11/09/2007

On Blogs, Wikis and RSS

Yesterday I presented 2 training sessions on blogs, wikis and RSS. The first was for staff at my college and I was pleased to see that our professional development sessions are being made available to staff at other colleges too - swelling attendance at this course by 3. However, had I known in advance, I might have planned for a generic login to be available instead of wasting time (mine and my students') running around finding out how to log them into our network. We had fun and I was gratified to read the comments on the evaluation sheets. I hope I gave them all something that they can use both for work and for personal communication. They were so eager to get stuck into the practical part of the workshop that they didn't even want to stop for tea and Tim-Tams.

That afternoon I repeated part of the session (blogs and RSS only) for a group of Library Studies students. This was at a different campus and I made the fatal mistake of leaving my nerdstick with all my presentations stuck in the pc where I did the first workshop. Fortunately I was able to download a copy from the shared drive and use a usb stick from lost property so the day was saved.
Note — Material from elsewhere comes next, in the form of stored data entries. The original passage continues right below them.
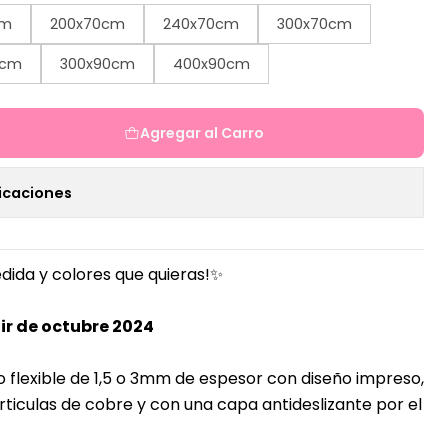
cm
200x70cm
240x70cm
300x70cm
0cm
300x90cm
400x90cm
Agregar al Carro
icaciones
dida y colores que quieras!✨
ir de octubre 2024
o flexible de 1,5 o 3mm de espesor con diseño impreso,
ticulas de cobre y con una capa antideslizante por el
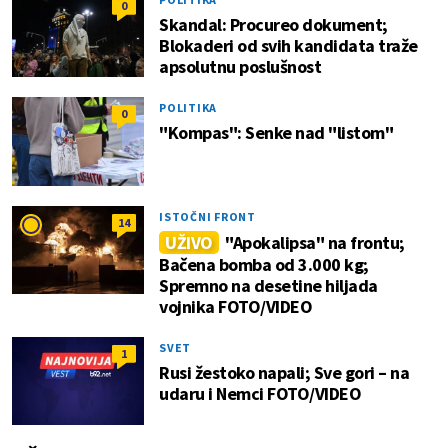
0
Skandal: Procureo dokument;
Blokaderi od svih kandidata traže
apsolutnu poslušnost
POLITIKA
0
"Kompas": Senke nad "listom"
ISTOČNI FRONT
14
UŽIVO
"Apokalipsa" na frontu;
Bačena bomba od 3.000 kg;
Spremno na desetine hiljada
vojnika FOTO/VIDEO
SVET
1
Rusi žestoko napali; Sve gori – na
udaru i Nemci FOTO/VIDEO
These students had a blogging assignment but I tried to give them more than just the basics. We discussed web 2.0 and library 2.0 which they claimed to have never heard about! I think I managed to get across the need for finding out for oneself about all the new tools and technology available and not just waiting to be told what is and is not important. To that end this blog post from
LibraryCrunch
and the accompanying comments make interesting reading.